BEGIN RECORDS SUPPLIED

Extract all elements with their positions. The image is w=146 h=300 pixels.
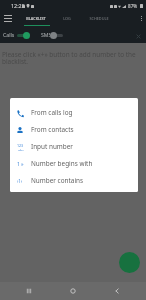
staticText: Calls	[3, 31, 15, 38]
button[interactable]: LOG	[51, 11, 83, 26]
staticText: From contacts	[31, 125, 74, 134]
staticText: 12:25	[11, 2, 25, 9]
button[interactable]: More options	[136, 11, 146, 26]
button[interactable]: Home	[58, 282, 88, 300]
staticText: From calls log	[31, 108, 73, 117]
staticText: ›1›	[17, 178, 23, 184]
staticText: Number contains	[31, 176, 84, 185]
staticText: LOG	[63, 16, 71, 21]
button[interactable]: From calls log	[10, 104, 138, 121]
staticText: Input number	[31, 142, 74, 151]
staticText: SMS	[41, 31, 50, 38]
staticText: 87%	[128, 3, 138, 9]
button[interactable]: Clear all	[134, 32, 143, 41]
button[interactable]: Open navigation menu	[2, 13, 13, 24]
staticText: SCHEDULE	[89, 16, 109, 21]
staticText: 1	[17, 161, 20, 168]
button[interactable]: 123	[10, 138, 138, 155]
button[interactable]: From contacts	[10, 121, 138, 138]
button[interactable]	[50, 29, 64, 41]
staticText: »	[21, 161, 24, 168]
button[interactable]: Calls	[3, 26, 17, 43]
staticText: abc	[18, 148, 24, 151]
staticText: BLACKLIST	[26, 16, 46, 21]
staticText: Number begins with	[31, 159, 93, 168]
button[interactable]: SCHEDULE	[83, 11, 115, 26]
button[interactable]: BLACKLIST	[20, 11, 52, 26]
button[interactable]: Recent apps	[14, 282, 44, 300]
button[interactable]: Back	[102, 282, 132, 300]
staticText: Please click «+» button to add number to…	[2, 50, 143, 66]
button[interactable]: SMS	[41, 26, 50, 43]
staticText: 123	[17, 143, 24, 148]
button[interactable]	[16, 29, 30, 41]
button[interactable]: ›1›	[10, 172, 138, 189]
button[interactable]: 1	[10, 155, 138, 172]
button[interactable]: Add number	[119, 252, 140, 273]
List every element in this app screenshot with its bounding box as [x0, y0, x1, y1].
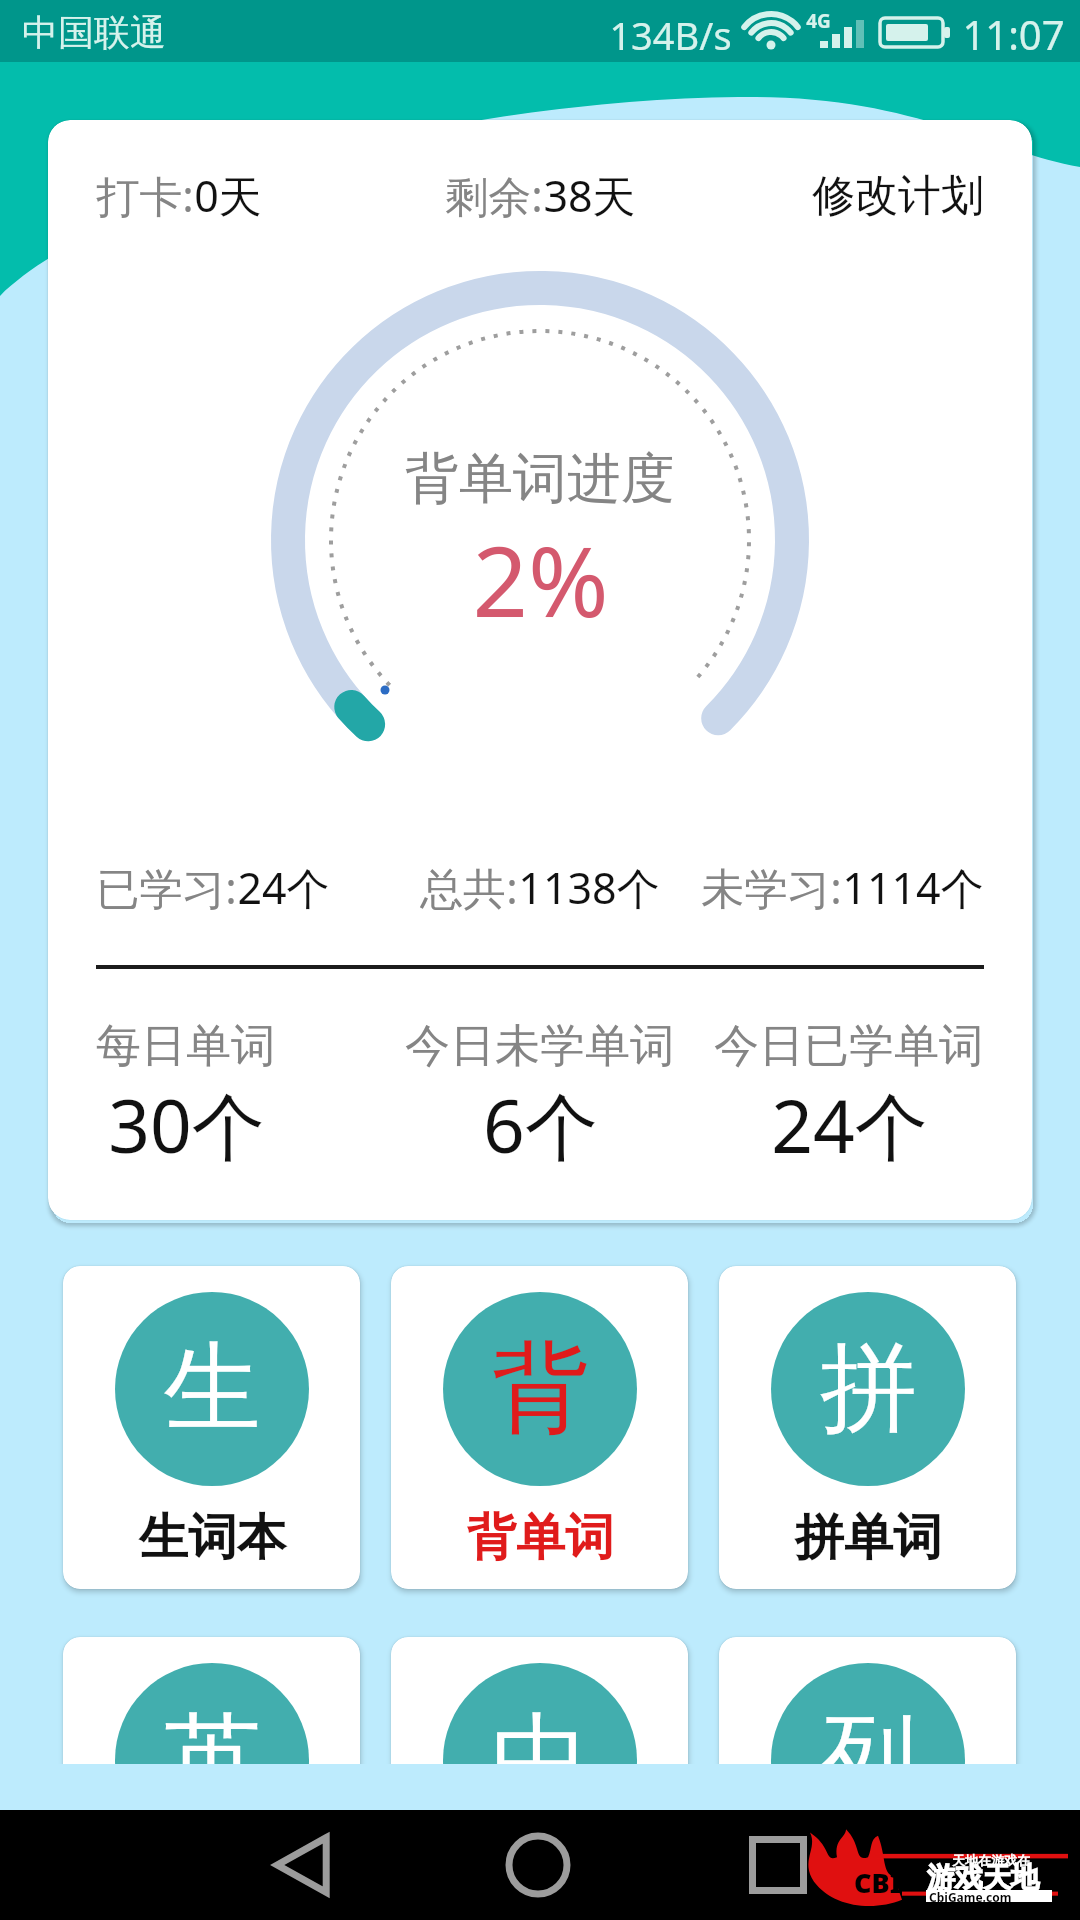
staticText: 游戏天地: [927, 1860, 1039, 1895]
button[interactable]: 中: [391, 1637, 688, 1764]
staticText: 生: [164, 1328, 261, 1450]
staticText: 11:07: [962, 7, 1065, 61]
staticText: 0天: [194, 166, 262, 225]
button[interactable]: 修改计划: [693, 169, 984, 223]
staticText: CbiGame.com: [929, 1889, 1012, 1905]
staticText: 拼单词: [795, 1507, 942, 1569]
staticText: 30个: [108, 1075, 265, 1175]
staticText: 天地在游戏在: [952, 1852, 1030, 1868]
staticText: 24个: [771, 1075, 928, 1175]
staticText: 24个: [237, 858, 330, 917]
staticText: 已学习:: [96, 858, 237, 917]
staticText: 背单词进度: [405, 445, 675, 513]
staticText: 英: [164, 1699, 261, 1764]
button[interactable]: 背: [391, 1266, 688, 1589]
staticText: 未学习:: [701, 858, 842, 917]
staticText: 拼: [820, 1328, 917, 1450]
button[interactable]: 拼: [719, 1266, 1016, 1589]
staticText: CBI: [854, 1864, 902, 1901]
staticText: 中: [492, 1699, 589, 1764]
staticText: 4G: [806, 8, 831, 34]
button[interactable]: 今日已学单词: [688, 1018, 984, 1175]
staticText: 列: [820, 1699, 917, 1764]
button[interactable]: Recent apps: [742, 1829, 814, 1901]
staticText: 1138个: [518, 858, 660, 917]
button[interactable]: 生: [63, 1266, 360, 1589]
staticText: 今日已学单词: [714, 1018, 984, 1075]
staticText: 1114个: [842, 858, 984, 917]
staticText: 134B/s: [609, 9, 732, 61]
button[interactable]: 剩余:: [387, 166, 693, 225]
staticText: 每日单词: [96, 1018, 276, 1075]
staticText: 38天: [543, 166, 636, 225]
staticText: 修改计划: [812, 169, 984, 223]
button[interactable]: Home: [502, 1829, 574, 1901]
button[interactable]: Back: [265, 1829, 337, 1901]
staticText: 打卡:: [96, 166, 194, 225]
button[interactable]: 今日未学单词: [392, 1018, 688, 1175]
staticText: 总共:: [420, 858, 518, 917]
staticText: 中国联通: [22, 10, 166, 55]
staticText: 背: [492, 1328, 589, 1450]
staticText: 2%: [472, 513, 609, 645]
button[interactable]: 每日单词: [96, 1018, 392, 1175]
staticText: 生词本: [139, 1507, 286, 1569]
staticText: 剩余:: [445, 166, 543, 225]
staticText: 背单词: [467, 1507, 614, 1569]
button[interactable]: 打卡:: [96, 166, 387, 225]
button[interactable]: 列: [719, 1637, 1016, 1764]
button[interactable]: 英: [63, 1637, 360, 1764]
staticText: 今日未学单词: [405, 1018, 675, 1075]
staticText: 6个: [483, 1075, 598, 1175]
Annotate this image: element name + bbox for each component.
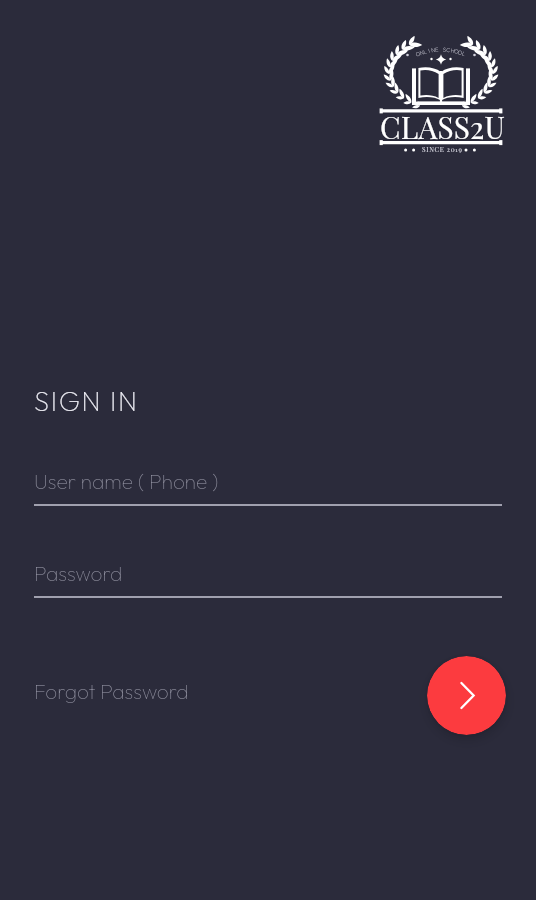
- button[interactable]: Sign in: [427, 656, 506, 735]
- staticText: User name ( Phone ): [34, 468, 219, 494]
- button[interactable]: Password: [34, 560, 502, 598]
- button[interactable]: Forgot Password: [28, 674, 195, 708]
- staticText: Password: [34, 560, 123, 586]
- staticText: SIGN IN: [34, 383, 139, 418]
- staticText: CLASS2U: [380, 107, 505, 147]
- staticText: SINCE 2019: [422, 145, 463, 154]
- staticText: Forgot Password: [34, 678, 189, 704]
- button[interactable]: User name ( Phone ): [34, 468, 502, 506]
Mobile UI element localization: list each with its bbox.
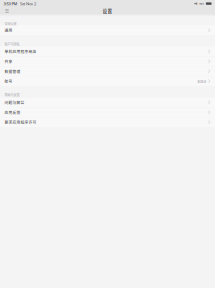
- staticText: 常规设置: [4, 22, 16, 26]
- button[interactable]: Menu: [2, 7, 12, 14]
- button[interactable]: 问题与解答: [0, 98, 215, 107]
- button[interactable]: 账号: [0, 76, 215, 86]
- staticText: 帮助与反馈: [4, 93, 19, 97]
- staticText: 要求应用程序许可: [4, 120, 36, 125]
- staticText: 问题与解答: [4, 100, 24, 105]
- staticText: 账户与隐私: [4, 42, 19, 46]
- staticText: 设置: [102, 8, 112, 14]
- staticText: 通用: [4, 28, 12, 33]
- button[interactable]: 数据管理: [0, 66, 215, 76]
- button[interactable]: 单机应用程序商店: [0, 47, 215, 56]
- staticText: 3:53 PM: [4, 1, 18, 6]
- staticText: 未登录: [197, 79, 206, 84]
- staticText: 共享: [4, 59, 12, 64]
- button[interactable]: 共享: [0, 57, 215, 66]
- staticText: Sat Nov 2: [20, 1, 36, 6]
- button[interactable]: 通用: [0, 25, 215, 35]
- button[interactable]: 要求应用程序许可: [0, 117, 215, 127]
- button[interactable]: 应用反馈: [0, 108, 215, 117]
- staticText: 单机应用程序商店: [4, 49, 36, 54]
- staticText: 应用反馈: [4, 110, 20, 115]
- staticText: 数据管理: [4, 68, 20, 74]
- staticText: 账号: [4, 78, 12, 84]
- staticText: WiFi: [199, 2, 204, 5]
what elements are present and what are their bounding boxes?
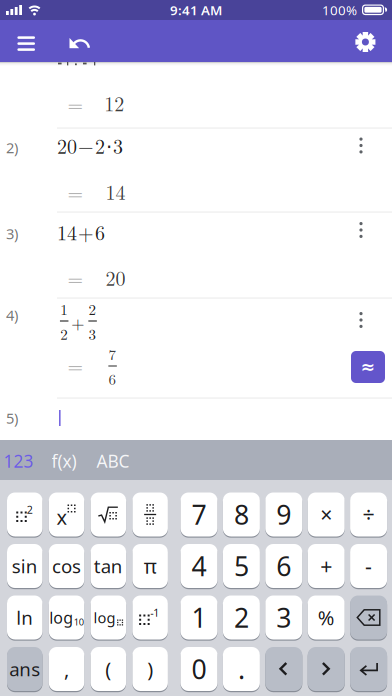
button[interactable]: 20 − 2 ⋅ 3 xyxy=(57,130,377,160)
button[interactable] xyxy=(265,646,302,692)
staticText: 7 xyxy=(192,497,206,532)
staticText: ans xyxy=(9,657,40,681)
staticText: 2 xyxy=(27,502,33,517)
staticText: -1 xyxy=(150,605,159,620)
staticText: 8 xyxy=(234,497,249,532)
button[interactable] xyxy=(10,28,42,60)
staticText: 4) xyxy=(6,305,18,325)
staticText: 123 xyxy=(4,450,34,472)
staticText: + xyxy=(320,552,332,580)
staticText: ABC xyxy=(96,450,130,472)
staticText: ÷ xyxy=(363,500,375,529)
staticText: log xyxy=(49,607,73,628)
staticText: tan xyxy=(94,554,123,578)
staticText: 7 xyxy=(109,343,117,364)
button[interactable] xyxy=(91,492,126,538)
staticText: π xyxy=(144,553,157,579)
button[interactable]: ÷ xyxy=(350,492,387,538)
staticText: 3 xyxy=(276,600,291,635)
staticText: 6 xyxy=(109,368,117,389)
button[interactable]: 2 xyxy=(7,492,42,538)
staticText: 5) xyxy=(6,408,18,428)
button[interactable]: % xyxy=(308,594,345,640)
staticText: = xyxy=(68,263,84,292)
button[interactable] xyxy=(66,35,90,51)
staticText: 1 xyxy=(192,600,206,635)
staticText: sin xyxy=(12,554,38,578)
staticText: 3) xyxy=(6,224,18,243)
staticText: 3 xyxy=(89,323,97,344)
button[interactable]: tan xyxy=(91,543,126,589)
staticText: % xyxy=(318,604,335,631)
staticText: 2 xyxy=(60,323,68,344)
staticText: - xyxy=(365,552,372,580)
button[interactable]: cos xyxy=(49,543,84,589)
button[interactable]: 4 xyxy=(180,543,218,589)
button[interactable]: ans xyxy=(7,646,42,692)
button[interactable]: 2 xyxy=(223,594,260,640)
button[interactable]: - xyxy=(350,543,387,589)
button[interactable]: × xyxy=(308,492,345,538)
button[interactable]: -1 xyxy=(132,594,168,640)
button[interactable] xyxy=(347,306,375,334)
staticText: cos xyxy=(52,554,81,578)
button[interactable]: 6 xyxy=(265,543,302,589)
button[interactable]: 123 xyxy=(0,441,38,481)
staticText: 20 − 2 ⋅ 3 xyxy=(57,131,123,160)
staticText: 2 xyxy=(89,298,97,319)
staticText: 14 xyxy=(106,177,126,206)
button[interactable]: π xyxy=(132,543,168,589)
button[interactable]: f(x) xyxy=(44,441,84,481)
staticText: 2 xyxy=(234,600,249,635)
button[interactable]: ln xyxy=(7,594,42,640)
button[interactable]: . xyxy=(223,646,260,692)
staticText: + xyxy=(71,310,84,335)
button[interactable] xyxy=(350,594,387,640)
button[interactable]: 7 xyxy=(180,492,218,538)
staticText: × xyxy=(320,500,332,529)
staticText: 5 xyxy=(234,548,249,584)
button[interactable]: 9 xyxy=(265,492,302,538)
button[interactable]: 1 xyxy=(180,594,218,640)
button[interactable]: log xyxy=(91,594,126,640)
button[interactable] xyxy=(308,646,345,692)
button[interactable]: 8 xyxy=(223,492,260,538)
button[interactable]: 3 xyxy=(265,594,302,640)
button[interactable]: ABC xyxy=(91,441,135,481)
button[interactable]: ≈ xyxy=(351,351,385,383)
button[interactable]: 14 + 6 xyxy=(57,217,377,247)
staticText: = xyxy=(68,178,84,206)
staticText: f(x) xyxy=(52,450,76,472)
button[interactable] xyxy=(347,216,375,244)
staticText: 2) xyxy=(6,138,18,157)
button[interactable]: 5 xyxy=(223,543,260,589)
button[interactable]: sin xyxy=(7,543,42,589)
staticText: 9 xyxy=(276,497,291,532)
button[interactable] xyxy=(132,492,168,538)
button[interactable]: 0 xyxy=(180,646,218,692)
staticText: 10 xyxy=(74,616,84,628)
button[interactable]: ( xyxy=(91,646,126,692)
staticText: ln xyxy=(16,605,33,630)
staticText: . xyxy=(238,651,245,687)
staticText: = xyxy=(68,89,84,118)
staticText: 12 xyxy=(104,89,124,117)
button[interactable] xyxy=(350,646,387,692)
staticText: 14 + 6 xyxy=(57,218,105,246)
staticText: ) xyxy=(147,656,153,682)
staticText: 4 xyxy=(192,548,206,584)
staticText: 9:41 AM xyxy=(170,1,222,19)
staticText: = xyxy=(68,351,84,379)
button[interactable] xyxy=(355,32,376,52)
staticText: 0 xyxy=(192,651,206,687)
staticText: ( xyxy=(105,656,111,682)
button[interactable]: , xyxy=(49,646,84,692)
button[interactable]: + xyxy=(308,543,345,589)
staticText: x xyxy=(56,504,68,530)
staticText: , xyxy=(64,656,69,682)
button[interactable]: log xyxy=(49,594,84,640)
button[interactable]: ) xyxy=(132,646,168,692)
staticText: 6 xyxy=(276,548,291,584)
button[interactable] xyxy=(347,132,375,160)
button[interactable]: x xyxy=(49,492,84,538)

END RECORDS SUPPLIED

**TASK DESCRIPTION:** Copy out every line of the listing where the word "今日未学单词" occurs.

**FINISHED TASK:**
button[interactable]: 今日未学单词: [392, 1018, 688, 1175]
staticText: 今日未学单词: [405, 1018, 675, 1075]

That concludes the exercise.